▸ GOAL OF THE EXERCISE
Set the whole listing down again, word for word, with no pictures.
^^^^^^^^
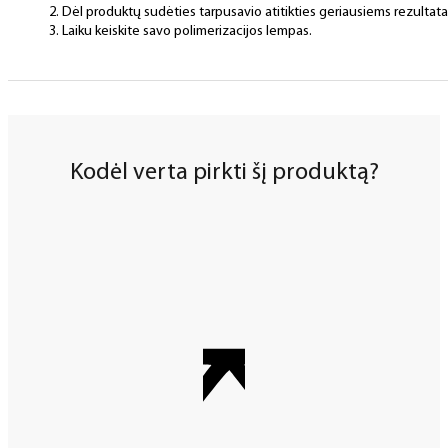
Dėl produktų sudėties tarpusavio atitikties geriausiems rezulta
Laiku keiskite savo polimerizacijos lempas.
Kodėl verta pirkti šį produktą?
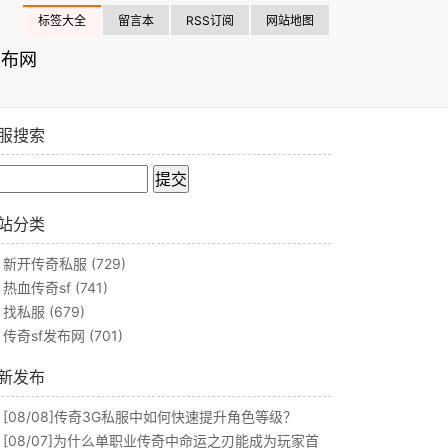
标签大全
留言本
RSS订阅
网站地图
发布网
服搜索
站分类
新开传奇私服
(729)
热血传奇sf
(741)
找私服
(679)
传奇sf发布网
(701)
新发布
[08/08]
传奇3G私服中如何快速提升角色等级？
[08/07]
为什么单职业传奇中命运之刃能成为玩家首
^^^^^^^^
▸ ANSWER AREA
Dėl produktų sudėties tarpusavio atitikties geriausiems rezulta
Laiku keiskite savo polimerizacijos lempas.
Kodėl verta pirkti šį produktą?
标签大全
留言本
RSS订阅
网站地图
发布网
服搜索
站分类
新开传奇私服
(729)
热血传奇sf
(741)
找私服
(679)
传奇sf发布网
(701)
新发布
[08/08]
传奇3G私服中如何快速提升角色等级？
[08/07]
为什么单职业传奇中命运之刃能成为玩家首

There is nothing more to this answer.